One reason behind this cohesive media/political wall certainly lies in the huge amount of money that contractors will receive. Most of the construction companies have ties to the major political parties. According to some people, these companies have made a huge lobbying effort, and may even have used less orthodox and legal practices, to convince politicians to support this project. 

Public television (RAI) has openly backed the TAV project given the huge political influence that the government still has on the public broadcast company. Only a few independent and investigative news programmes have raised questions, and they of course have been labeled as supporters of the “extremist” mountaineers. And let us not forget to mention Mediaset, the other giant media company that is owned by former Prime Minister Silvio Berlusconi and who played a decisive role in the continuation of the project. (For more general information on the state of Italian politics, see openDemocracy's "Street Politics in Italy.") But that’s not all. Piero Lunardi, the minister of Infrastructure and Transport during Berlusconi’s 2001-2006 government, was accused of having a conflict of interest when it turned out that he was both encouraging the government to support the construction of the high-speed rail network while also facilitating firms, such as Rocksoil which is formally owned by his wife and other members of his family, to get contracts for the work. The Mafias, of course, have also been active. In its annual report (2011), the National Anti-Mafia Bureau (DIA) established that the Piedmont region has the third highest rate in terms of penetration by the Calabrian Organized Crime (‘Ndrangheta). A ruling of the Italian Supreme Court recognized the municipality of the Susa valley town of Bardonecchia as "a direct emanation of the ‘Ndrangheta.” In a recent article, author Roberto Saviano wrote: “Everybody is speaking about the TAV, but first of all we should consider mere facts: in the last twenty years the high speed railway has become a tool for widespread corruption and organized crime, a successful model of business.”

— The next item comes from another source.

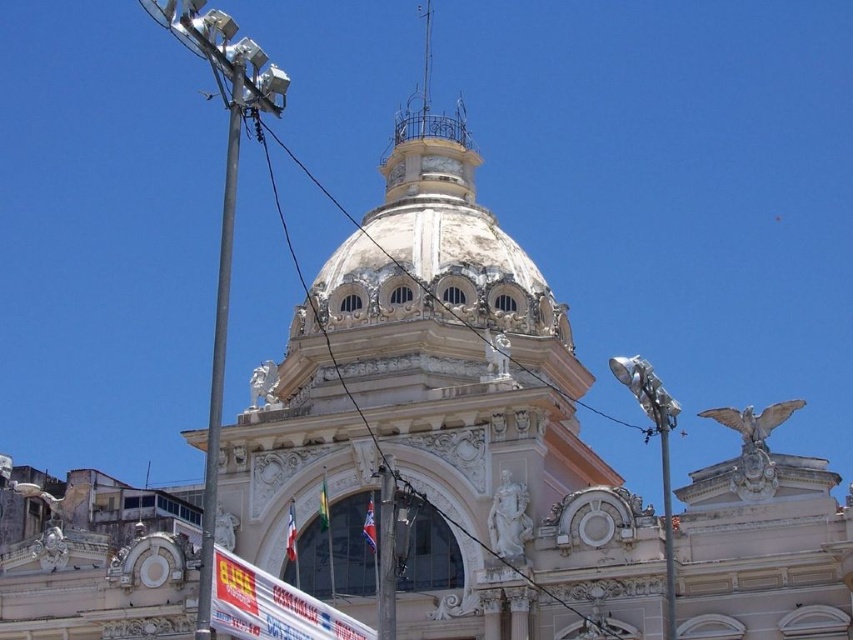 You are standing in front of the grand neoclassical building and notice two points marked on its facade. The first point is at coordinate point (300, 625) and the second is at coordinate point (218, 349). Which of these two points is closer to your line of sight?

Point (300, 625) is closer to the viewer than point (218, 349).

The No TAV Movement is far from defeated. It has, however, perhaps been irreversibly isolated from the rest of Italian public opinion and discourse. As a result, the movement's attitude towards the media has changed radically. No longer trusting traditional media, they have organized themselves through blogs, social networking sites and local radio broadcasts. Lately, instead of staging big rallies where the physical confrontation seems inevitable and media reports will surely depict them as the cause of the troubles, they prefer small and rapid demonstrations, blocking for only a short time motorways and main roads. Examples of these new tactics include the March 17th blockade on the A32 Turin-Bardonecchia motorway and the “peaceful” storming of the headquarters of Italy’s prominent newspaper, Il Corriere della Sera, on April 10th where leaflets were handed out to journalists. Members of the movement have also started a hunger strike in support of the activists arrested after the clashes with the police. 

The clash between organised citizens and the State captures some of the oldest questions concerning how democracy should work. Is it legitimate and socially acceptable for people to challenge the authority of the “leviathan?” Is the notion of a social contract at risk when citizens are considered a mere commodity, a disposable entity without name and face to entertain with panem et circenses (bread and circuses) if they follow the rules, and to crush them if they dare to differ? From their patios and villas, the Italian elites and ruling class are unable to understand why someone would not agree with a project that would bring the “light of progress” to an area where people value a tree over a cell phone. From their intellectual ivory towers, it is inconceivable to them that a community would fight back, organise itself into committees and discussion groups to explain to the state and their fellow citizens their opposition to this railway project.